Samedi, 16 heures

Une tête dépasse de la foule. Au moins elle n’étouffe pas sous les aisselles des autres. Elle tourne la tête à droite, elle tourne la tête à gauche. Elle semble chercher quelqu’un, sûrement quelqu’un de plus petit. Elle se retourne presque à 360° pour mieux voir derrière. Elle revient de face et fixe droit devant.
Sa paupière plisse. Soudain, son œil brille. Elle a trouvé ce qu’elle cherchait, une cible ? Un ami ? Un enfant ? La girafe joue des épaules et des coudes, se faufile sans perdre le fil.
Elle atteint enfin la petite tête qu’elle décoiffe d’un geste affectueux. Elle lui prend la main pour ne pas le reperdre dans la foule. Ça s’agite autour d’eux, il vaudrait mieux filer.
La grande perche ne mâche pas ses mots. Un seul mot suffit pour donner le la : « Viens ». L’enfant suit, passe entre les jambes. Ils sont à contre-sens lui semble-t-il. Il court plus qu’il ne marche pour suivre la cadence.
Ils arrivent à une intersection, se glissent dans la rue adjacente vide de monde. L’enfant s’arrête, il a chaud dans son blouson, sous son bonnet, son écharpe le sert trop. Le visage de sa mère se trouve soudain face à lui.

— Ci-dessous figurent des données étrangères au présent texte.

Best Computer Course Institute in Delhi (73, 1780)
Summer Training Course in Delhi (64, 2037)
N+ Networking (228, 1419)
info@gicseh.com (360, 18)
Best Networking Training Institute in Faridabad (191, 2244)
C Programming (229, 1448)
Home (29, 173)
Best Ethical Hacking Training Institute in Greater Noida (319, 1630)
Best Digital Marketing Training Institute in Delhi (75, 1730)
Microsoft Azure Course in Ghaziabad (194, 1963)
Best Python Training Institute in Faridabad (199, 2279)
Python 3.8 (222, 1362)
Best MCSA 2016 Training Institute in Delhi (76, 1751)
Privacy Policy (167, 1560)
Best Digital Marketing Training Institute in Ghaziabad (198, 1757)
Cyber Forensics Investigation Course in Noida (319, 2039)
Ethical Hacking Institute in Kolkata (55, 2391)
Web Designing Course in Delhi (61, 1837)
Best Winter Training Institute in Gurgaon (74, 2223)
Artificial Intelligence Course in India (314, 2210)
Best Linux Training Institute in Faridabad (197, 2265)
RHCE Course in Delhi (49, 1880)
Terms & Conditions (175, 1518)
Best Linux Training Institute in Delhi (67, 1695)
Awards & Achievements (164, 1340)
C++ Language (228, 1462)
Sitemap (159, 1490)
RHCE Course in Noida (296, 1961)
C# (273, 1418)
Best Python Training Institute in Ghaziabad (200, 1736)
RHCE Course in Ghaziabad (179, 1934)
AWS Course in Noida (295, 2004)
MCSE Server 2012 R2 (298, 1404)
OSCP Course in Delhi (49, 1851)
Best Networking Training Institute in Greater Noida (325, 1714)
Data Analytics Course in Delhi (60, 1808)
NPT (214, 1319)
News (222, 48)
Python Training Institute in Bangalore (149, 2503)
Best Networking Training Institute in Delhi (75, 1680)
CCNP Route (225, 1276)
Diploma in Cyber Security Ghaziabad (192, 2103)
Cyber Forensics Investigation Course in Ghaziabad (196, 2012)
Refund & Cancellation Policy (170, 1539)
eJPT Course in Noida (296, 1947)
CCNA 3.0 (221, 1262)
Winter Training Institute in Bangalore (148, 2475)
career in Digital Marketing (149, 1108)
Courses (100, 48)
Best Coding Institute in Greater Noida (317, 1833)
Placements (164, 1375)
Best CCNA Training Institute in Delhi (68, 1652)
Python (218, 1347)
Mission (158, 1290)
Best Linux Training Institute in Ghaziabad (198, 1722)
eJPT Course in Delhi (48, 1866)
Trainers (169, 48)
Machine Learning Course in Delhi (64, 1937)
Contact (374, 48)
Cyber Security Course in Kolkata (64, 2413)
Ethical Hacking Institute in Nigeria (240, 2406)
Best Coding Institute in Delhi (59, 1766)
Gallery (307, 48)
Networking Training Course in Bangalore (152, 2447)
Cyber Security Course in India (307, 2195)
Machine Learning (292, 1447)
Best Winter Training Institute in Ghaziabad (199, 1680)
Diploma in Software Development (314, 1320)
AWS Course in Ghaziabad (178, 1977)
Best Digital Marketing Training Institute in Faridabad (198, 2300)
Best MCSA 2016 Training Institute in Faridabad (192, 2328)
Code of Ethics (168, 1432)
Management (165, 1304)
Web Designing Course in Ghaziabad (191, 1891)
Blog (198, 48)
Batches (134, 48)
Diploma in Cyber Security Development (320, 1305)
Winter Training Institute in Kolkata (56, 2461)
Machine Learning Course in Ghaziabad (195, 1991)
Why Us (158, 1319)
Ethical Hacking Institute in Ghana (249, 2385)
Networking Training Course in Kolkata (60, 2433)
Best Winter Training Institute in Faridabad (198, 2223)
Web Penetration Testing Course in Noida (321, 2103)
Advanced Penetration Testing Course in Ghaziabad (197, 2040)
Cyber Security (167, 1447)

Elle l’aide à se défaire, il est en nage. Il retire son bonnet, elle le met dans son sac. Il faut s’éloigner plus que cela pour ne pas prendre des éclats. Elle lui redonne la main pour avancer de quelques pas. Ils se cachent sous un porche. Une trottinette passe sur une flaque et éclabousse leurs chaussures.
– Écoute, dit-elle
L’enfant la regarde fixement pour lui donner toute son attention. Elle ne dit rien mais ils se sont compris. A trois, ils se décident. Un. Deux. Trois. Ils courent de toutes leurs forces. Ils sont presque arrivés. Encore quelques mètres.
Elle appelle à l’interphone. La porte s’ouvre. Ils montent les étages quatre à quatre, entrent à la maison.
– On est partis à la chasse au pain, dit l’enfant
– On s’est tordus le cou pour retrouver le chemin, dit la mère
– Moi, j’ai écouté à l’anglaise, dit l’enfant qui les attendait sagement devant un dessin animé
– Ah oui ? s’interroge la mère.
Elle part dans la cuisine, coupe le pain en tranches, le tartine de beurre, étale la confiture en couche épaisse. Le lait est chaud, elle ajoute du cacao, remue jusqu’à ce qu’il y ait un peu de mousse sur le dessus. Elle dépose une tasse et deux tartines sur chaque plateau. Elle apporte le tout au salon.
Le dessin animé est terminé. Les enfants se précipitent à table et croquent à pleines dents dans leurs tartines. En quelques secondes, ils ont une belle moustache en chocolat tandis que leurs petites bouches continuent à mâcher vigoureusement le bon pain frais.